Uno dei pittori più emblematici del Novecento, il norvegese Edvard Munch, un anno prima di dipingere l’angoscia esistenziale che lo soffocava nel suo famoso Urlo (1893), nell’opera Malinconia (1892), nella Galleria nazionale di Oslo, esprime il sentimento piùsfumato della tristezza, mentre in Chiaro di luna (1895) l’angoscia di Munch si fa domanda di un senso da dare alla vita, come in Canto notturno di un pastore errante dell’Asia di Giacomo Leopardi: «Che fai tu, luna, in ciel?dimmi, che fai, silenziosa luna?».

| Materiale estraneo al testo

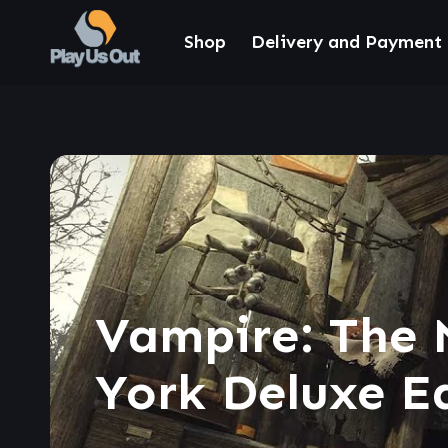
Shop
Delivery and Payment
Vampire: The 
York Deluxe E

L’incapacità di vivere il presente e di apprezzarlo con i suoi limiti e contraddizioni genera insoddisfazione, tristezza, lamento. Fino a nutrirei n noi sentimenti peggiori come l’invidia e la gelosia verso chi, apparentemente, sta meglio di noi. Tra le allegorie femminili dei vizi capitali che Giotto affresca a Padova sulle pareti della cappella degli Scrovegni (1303-1305) l’invidia è una donna: un serpente esce dalla sua bocca e le si rivolta contro, mentre le fiamme del desiderio delle cose altrui la divorano.

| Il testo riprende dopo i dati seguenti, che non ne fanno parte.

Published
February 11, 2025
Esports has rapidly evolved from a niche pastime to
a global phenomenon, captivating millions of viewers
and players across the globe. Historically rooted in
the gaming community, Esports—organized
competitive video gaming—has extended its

L’invidia e la tristezza pervadono tante storie della Bibbia. L’arte ci racconta la storia di Giuseppe venduto dai fratelli invidiosi per i suoi sogni, in cui egli appare il prescelto da Dio e dal padre Giacobbe.La tristezza ha tante sfumature. Può essere buona o cattiva. Può essere un verme che ci rode il cuore come scrive nel VI secolo un padre del deserto come Evagrio Pontico; ma può anche essere santa e provocare lacrime di conversione, quel dono di piangere i nostri peccati che è fonte di beatitudine. Anche i santi hanno provato tristezza. Hieronymus Bosch nel suo San Giovanni Battista in meditazione(1489) ci mostra il cugino di Gesù, il precursore, l’ultimo dei profeti, l’uomo del deserto e della solitudine, mentre giace prostrato in un paesaggio allucinato e pieno di simboli inquietanti, come uno strano fiore che ricorda tanto I fiori del male di Baudelaire.

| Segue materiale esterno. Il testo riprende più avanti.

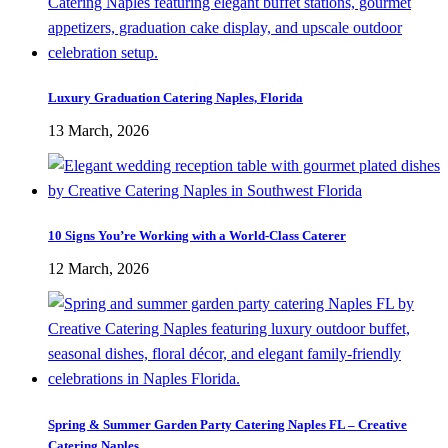
Luxury Graduation Catering Naples, Florida
13 March, 2026
10 Signs You’re Working with a World-Class Caterer
12 March, 2026
Spring & Summer Garden Party Catering Naples FL – Creative
Catering Naples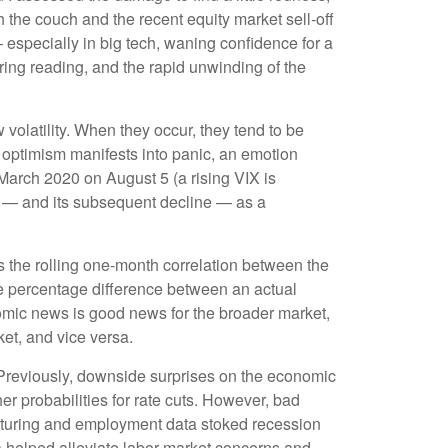
 the couch and the recent equity market sell-off
especially in big tech, waning confidence for a
ing reading, and the rapid unwinding of the
 volatility. When they occur, they tend to be
g optimism manifests into panic, an emotion
 March 2020 on August 5 (a rising VIX is
ve — and its subsequent decline — as a
 the rolling one-month correlation between the
e percentage difference between an actual
nomic news is good news for the broader market,
et, and vice versa.
 Previously, downside surprises on the economic
er probabilities for rate cuts. However, bad
cturing and employment data stoked recession
ta helped alleviate labor market concerns and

C’è un’ora particolare per la tristezza, ed è la notte. Anche Gesù è stato preso da una tristezza mortale nel Getsemani, come ci mostra Paul Gauguin nel suo bellissimo Cristo dai capelli rossi (1889), in cui l’artista ritrae sé stesso. Pablo Picasso nella Bevitrice di assenzio (1901) esprime, come in tutti i suoi quadri del periodo blu, malinconia, tristezza e nostalgia. Note di una musica che suona apparentemente fuori luogo nella spensierata Parigi. Eppure, prima di lui Edgar Degas e Toulouse Lautrec hanno affrontato lo stesso tema per sottolineare l’abbruttimento fisico e morale dell’uomo moderno, la sua infinita tristezza e insoddisfazione.